=== Provided data ===
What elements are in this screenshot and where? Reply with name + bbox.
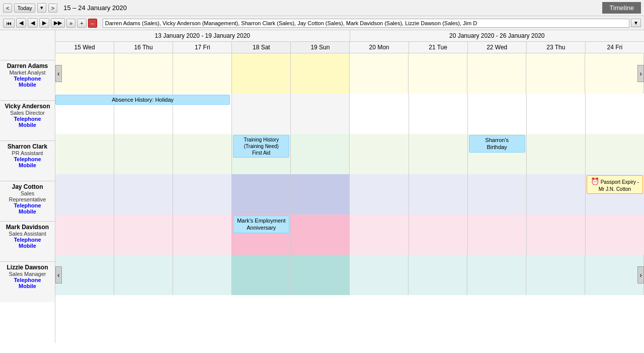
mark-day-4[interactable] <box>291 215 350 255</box>
people-filter-dropdown[interactable]: ▼ <box>631 19 641 27</box>
sharron-day-4[interactable] <box>291 134 350 174</box>
jay-day-3[interactable] <box>232 174 291 215</box>
lizzie-day-8[interactable] <box>526 255 585 295</box>
darren-day-3[interactable] <box>232 53 291 94</box>
emp-telephone-mark[interactable]: Telephone <box>3 237 52 243</box>
sharron-day-2[interactable] <box>173 134 232 174</box>
vicky-day-9-top[interactable] <box>586 94 644 134</box>
lizzie-day-3[interactable] <box>232 255 291 295</box>
mark-day-9[interactable] <box>586 215 644 255</box>
sharron-day-8[interactable] <box>527 134 586 174</box>
jay-day-0[interactable] <box>55 174 114 215</box>
darren-day-6[interactable] <box>409 53 467 94</box>
jay-day-9[interactable]: ⏰ Passport Expiry - Mr J.N. Cotton <box>586 174 644 215</box>
nav-next-next-button[interactable]: ▶▶ <box>51 18 65 28</box>
lizzie-scroll-right[interactable]: › <box>637 266 644 284</box>
jay-day-5[interactable] <box>350 174 409 215</box>
jay-day-7[interactable] <box>468 174 527 215</box>
emp-mobile-vicky[interactable]: Mobile <box>3 122 52 128</box>
vicky-day-5-top[interactable] <box>350 94 409 134</box>
lizzie-scroll-left[interactable]: ‹ <box>55 266 62 284</box>
jay-day-2[interactable] <box>173 174 232 215</box>
jay-day-4[interactable] <box>291 174 350 215</box>
darren-scroll-left[interactable]: ‹ <box>55 65 62 82</box>
lizzie-day-2[interactable] <box>173 255 232 295</box>
darren-day-7[interactable] <box>467 53 526 94</box>
lizzie-day-4[interactable] <box>291 255 350 295</box>
nav-first-button[interactable]: ⏮ <box>3 19 15 28</box>
darren-day-1[interactable] <box>114 53 173 94</box>
vicky-day-0-top[interactable]: Absence History: Holiday <box>55 94 114 134</box>
sharron-day-3[interactable]: Training History(Training Need)First Aid <box>232 134 291 174</box>
lizzie-day-7[interactable] <box>467 255 526 295</box>
mark-day-3[interactable]: Mark's Employment Anniversary <box>232 215 291 255</box>
day-header-9: 24 Fri <box>586 42 644 53</box>
drop-button[interactable]: ▾ <box>37 3 46 13</box>
mark-day-6[interactable] <box>409 215 468 255</box>
lizzie-day-1[interactable] <box>114 255 173 295</box>
mark-day-5[interactable] <box>350 215 409 255</box>
mark-anniversary-event[interactable]: Mark's Employment Anniversary <box>233 216 289 233</box>
emp-mobile-lizzie[interactable]: Mobile <box>3 283 52 289</box>
sharron-day-1[interactable] <box>114 134 173 174</box>
sharron-birthday-event[interactable]: Sharron'sBirthday <box>469 135 525 153</box>
nav-prev-button[interactable]: ◀ <box>28 18 38 28</box>
mark-day-1[interactable] <box>114 215 173 255</box>
week-header-2: 20 January 2020 - 26 January 2020 <box>350 30 645 41</box>
sharron-day-9[interactable] <box>586 134 644 174</box>
emp-telephone-darren[interactable]: Telephone <box>3 76 52 82</box>
vicky-day-7-top[interactable] <box>468 94 527 134</box>
jay-day-6[interactable] <box>409 174 468 215</box>
timeline-button[interactable]: Timeline <box>602 2 641 14</box>
lizzie-day-9[interactable] <box>585 255 644 295</box>
lizzie-day-0[interactable] <box>55 255 114 295</box>
darren-scroll-right[interactable]: › <box>637 65 644 82</box>
mark-day-2[interactable] <box>173 215 232 255</box>
nav-next-button[interactable]: ▶ <box>39 18 49 28</box>
next-button[interactable]: > <box>48 4 57 13</box>
nav-prev-prev-button[interactable]: ◀ <box>16 18 26 28</box>
jay-day-1[interactable] <box>114 174 173 215</box>
lizzie-day-6[interactable] <box>409 255 467 295</box>
darren-day-0[interactable] <box>55 53 114 94</box>
mark-day-0[interactable] <box>55 215 114 255</box>
emp-telephone-jay[interactable]: Telephone <box>3 202 52 208</box>
jay-day-8[interactable] <box>527 174 586 215</box>
sharron-day-5[interactable] <box>350 134 409 174</box>
mark-day-7[interactable] <box>468 215 527 255</box>
darren-day-9[interactable] <box>585 53 644 94</box>
emp-cell-jay: Jay Cotton Sales Representative Telephon… <box>0 181 55 222</box>
darren-day-4[interactable] <box>291 53 350 94</box>
emp-mobile-darren[interactable]: Mobile <box>3 82 52 88</box>
top-navigation: < Today ▾ > 15 – 24 January 2020 Timelin… <box>0 0 644 16</box>
emp-mobile-jay[interactable]: Mobile <box>3 208 52 215</box>
emp-telephone-sharron[interactable]: Telephone <box>3 156 52 162</box>
emp-telephone-lizzie[interactable]: Telephone <box>3 277 52 283</box>
vicky-day-4-top[interactable] <box>291 94 350 134</box>
darren-day-8[interactable] <box>526 53 585 94</box>
darren-day-2[interactable] <box>173 53 232 94</box>
emp-telephone-vicky[interactable]: Telephone <box>3 116 52 122</box>
mark-day-8[interactable] <box>527 215 586 255</box>
vicky-absence-event[interactable]: Absence History: Holiday <box>55 95 230 105</box>
darren-day-5[interactable] <box>350 53 409 94</box>
sharron-day-0[interactable] <box>55 134 114 174</box>
sharron-day-7[interactable]: Sharron'sBirthday <box>468 134 527 174</box>
emp-mobile-mark[interactable]: Mobile <box>3 243 52 249</box>
week-header-1: 13 January 2020 - 19 January 2020 <box>55 30 350 41</box>
vicky-day-8-top[interactable] <box>527 94 586 134</box>
vicky-day-3-top[interactable] <box>232 94 291 134</box>
sharron-training-event[interactable]: Training History(Training Need)First Aid <box>233 135 289 158</box>
prev-button[interactable]: < <box>3 4 12 13</box>
emp-mobile-sharron[interactable]: Mobile <box>3 162 52 168</box>
today-button[interactable]: Today <box>14 4 35 13</box>
lizzie-day-5[interactable] <box>350 255 409 295</box>
people-filter-input[interactable] <box>103 19 629 28</box>
nav-remove-button[interactable]: – <box>88 19 97 28</box>
nav-last-button[interactable]: » <box>66 19 75 28</box>
nav-add-button[interactable]: + <box>77 19 86 28</box>
sharron-day-6[interactable] <box>409 134 468 174</box>
emp-name-vicky: Vicky Anderson <box>3 103 52 110</box>
jay-passport-event[interactable]: ⏰ Passport Expiry - Mr J.N. Cotton <box>587 175 643 194</box>
vicky-day-6-top[interactable] <box>409 94 468 134</box>
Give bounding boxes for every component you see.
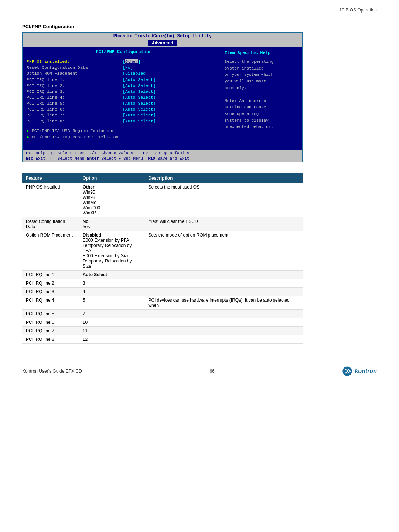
bios-screenshot: Phoenix TrustedCore(tm) Setup Utility Ad… (22, 32, 303, 162)
bios-item-irq6: PCI IRQ line 6: [Auto Select] (27, 107, 221, 112)
table-cell-feature: PCI IRQ line 7 (22, 327, 79, 335)
table-cell-option: 3 (79, 279, 145, 288)
table-option-item: Disabled (83, 233, 141, 238)
bios-body: PCI/PNP Configuration PNP OS installed: … (23, 47, 302, 150)
bios-footer-row2: Esc Exit ↔ Select Menu Enter Select ▶ Su… (26, 156, 189, 161)
table-option-item: WinMe (83, 200, 141, 205)
col-header-option: Option (79, 173, 145, 183)
table-cell-description (144, 318, 303, 327)
table-cell-description: PCI devices can use hardware interrupts … (144, 296, 303, 310)
bios-item-irq4: PCI IRQ line 4: [Auto Select] (27, 95, 221, 100)
bios-item-irq8: PCI IRQ line 8: [Auto Select] (27, 119, 221, 123)
table-row: PCI IRQ line 57 (22, 310, 303, 318)
bios-title-bar: Phoenix TrustedCore(tm) Setup Utility (23, 33, 302, 40)
bios-footer-left: F1 Help ↑↓ Select Item -/+ Change Values… (26, 151, 189, 161)
table-cell-feature: PNP OS installed (22, 183, 79, 217)
table-cell-description (144, 279, 303, 288)
bios-submenu-section: ▶ PCI/PNP ISA UMB Region Exclusion ▶ PCI… (27, 128, 221, 139)
bios-irq-section: PCI IRQ line 1: [Auto Select] PCI IRQ li… (27, 77, 221, 123)
table-option-item: 11 (83, 328, 141, 333)
bios-label-irq4: PCI IRQ line 4: (27, 95, 123, 100)
bios-item-option-rom: Option ROM Placement [Disabled] (27, 71, 221, 76)
bios-label-irq1: PCI IRQ line 1: (27, 77, 123, 82)
table-cell-option: 10 (79, 318, 145, 327)
kontron-logo-icon (342, 366, 352, 376)
table-cell-feature: Reset Configuration Data (22, 217, 79, 231)
table-cell-feature: PCI IRQ line 1 (22, 271, 79, 279)
table-option-item: Win98 (83, 195, 141, 200)
table-cell-description: Selects the most used OS (144, 183, 303, 217)
bios-item-irq1: PCI IRQ line 1: [Auto Select] (27, 77, 221, 82)
bios-label-option-rom: Option ROM Placement (27, 71, 123, 76)
table-row: PCI IRQ line 23 (22, 279, 303, 288)
table-row: PCI IRQ line 45PCI devices can use hardw… (22, 296, 303, 310)
table-option-item: 7 (83, 311, 141, 316)
table-cell-option: OtherWin95Win98WinMeWin2000WinXP (79, 183, 145, 217)
bios-label-irq5: PCI IRQ line 5: (27, 101, 123, 106)
bios-value-irq7: [Auto Select] (123, 113, 156, 118)
bios-tab-bar: Advanced (23, 40, 302, 47)
bios-item-irq3: PCI IRQ line 3: [Auto Select] (27, 89, 221, 94)
bios-help-text: Select the operating system installed on… (225, 59, 299, 131)
bios-value-irq8: [Auto Select] (123, 119, 156, 123)
bios-value-irq4: [Auto Select] (123, 95, 156, 100)
bios-footer-row1: F1 Help ↑↓ Select Item -/+ Change Values… (26, 151, 189, 155)
bios-tab-advanced[interactable]: Advanced (148, 40, 177, 46)
table-cell-description: "Yes" will clear the ESCD (144, 217, 303, 231)
col-header-feature: Feature (22, 173, 79, 183)
table-cell-description (144, 327, 303, 335)
bios-footer-esc: Esc Exit ↔ Select Menu Enter Select ▶ Su… (26, 156, 189, 161)
table-cell-option: 11 (79, 327, 145, 335)
page-number: 66 (209, 369, 214, 374)
table-cell-option: 7 (79, 310, 145, 318)
table-option-item: E000 Extension by PFA (83, 238, 141, 243)
table-cell-description (144, 335, 303, 344)
bios-item-irq7: PCI IRQ line 7: [Auto Select] (27, 113, 221, 118)
table-row: Option ROM PlacementDisabledE000 Extensi… (22, 231, 303, 271)
table-cell-feature: PCI IRQ line 8 (22, 335, 79, 344)
table-option-item: Win2000 (83, 205, 141, 210)
table-cell-description: Sets the mode of option ROM placement (144, 231, 303, 271)
bios-submenu-irq[interactable]: ▶ PCI/PNP ISA IRQ Resource Exclusion (27, 134, 221, 139)
guide-text: Kontron User's Guide ETX CD (22, 369, 82, 374)
table-option-item: Temporary Relocation by PFA (83, 243, 141, 253)
bios-value-reset-config: [No] (123, 65, 133, 70)
bios-label-irq3: PCI IRQ line 3: (27, 89, 123, 94)
bios-value-irq2: [Auto Select] (123, 83, 156, 88)
table-option-item: WinXP (83, 210, 141, 216)
bios-main-title: PCI/PNP Configuration (27, 50, 221, 55)
table-cell-feature: PCI IRQ line 5 (22, 310, 79, 318)
bios-value-irq3: [Auto Select] (123, 89, 156, 94)
bios-label-irq8: PCI IRQ line 8: (27, 119, 123, 123)
bios-help-title: Item Specific Help (225, 50, 299, 56)
bios-item-pnp-os: PNP OS installed: [Other] (27, 59, 221, 64)
bios-footer-f1: F1 Help ↑↓ Select Item -/+ Change Values… (26, 151, 189, 155)
bios-value-irq6: [Auto Select] (123, 107, 156, 112)
table-option-item: Other (83, 184, 141, 190)
table-row: PCI IRQ line 34 (22, 288, 303, 296)
bios-value-option-rom: [Disabled] (123, 71, 148, 76)
table-row: PCI IRQ line 711 (22, 327, 303, 335)
table-cell-option: 5 (79, 296, 145, 310)
table-row: PCI IRQ line 610 (22, 318, 303, 327)
bios-submenu-umb[interactable]: ▶ PCI/PNP ISA UMB Region Exclusion (27, 128, 221, 133)
table-cell-feature: PCI IRQ line 3 (22, 288, 79, 296)
table-option-item: 4 (83, 289, 141, 294)
table-cell-feature: PCI IRQ line 4 (22, 296, 79, 310)
table-option-item: Win95 (83, 190, 141, 195)
col-header-description: Description (144, 173, 303, 183)
bios-label-irq2: PCI IRQ line 2: (27, 83, 123, 88)
bios-item-irq5: PCI IRQ line 5: [Auto Select] (27, 101, 221, 106)
bios-value-pnp-os: [Other] (123, 59, 140, 64)
table-option-item: 3 (83, 281, 141, 286)
table-option-item: 12 (83, 337, 141, 342)
page-header-text: 10 BIOS Operation (340, 7, 377, 13)
bios-value-irq1: [Auto Select] (123, 77, 156, 82)
table-cell-description (144, 288, 303, 296)
page-footer: Kontron User's Guide ETX CD 66 kontron (22, 366, 377, 376)
table-cell-description (144, 271, 303, 279)
table-cell-feature: PCI IRQ line 2 (22, 279, 79, 288)
table-cell-feature: PCI IRQ line 6 (22, 318, 79, 327)
table-cell-option: 4 (79, 288, 145, 296)
bios-value-irq5: [Auto Select] (123, 101, 156, 106)
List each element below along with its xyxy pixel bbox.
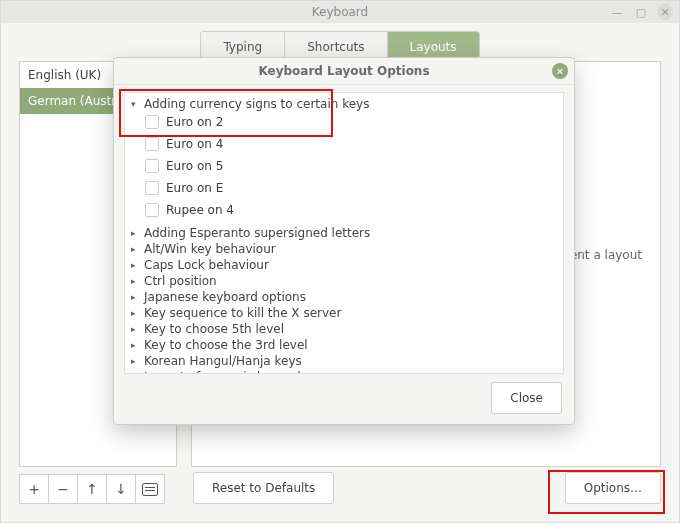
===
Report all lines in the listing above that contain the word "Training".

sharron-day-3[interactable]: Training History(Training Need)First Aid <box>232 134 291 174</box>
sharron-training-event[interactable]: Training History(Training Need)First Aid <box>233 135 289 158</box>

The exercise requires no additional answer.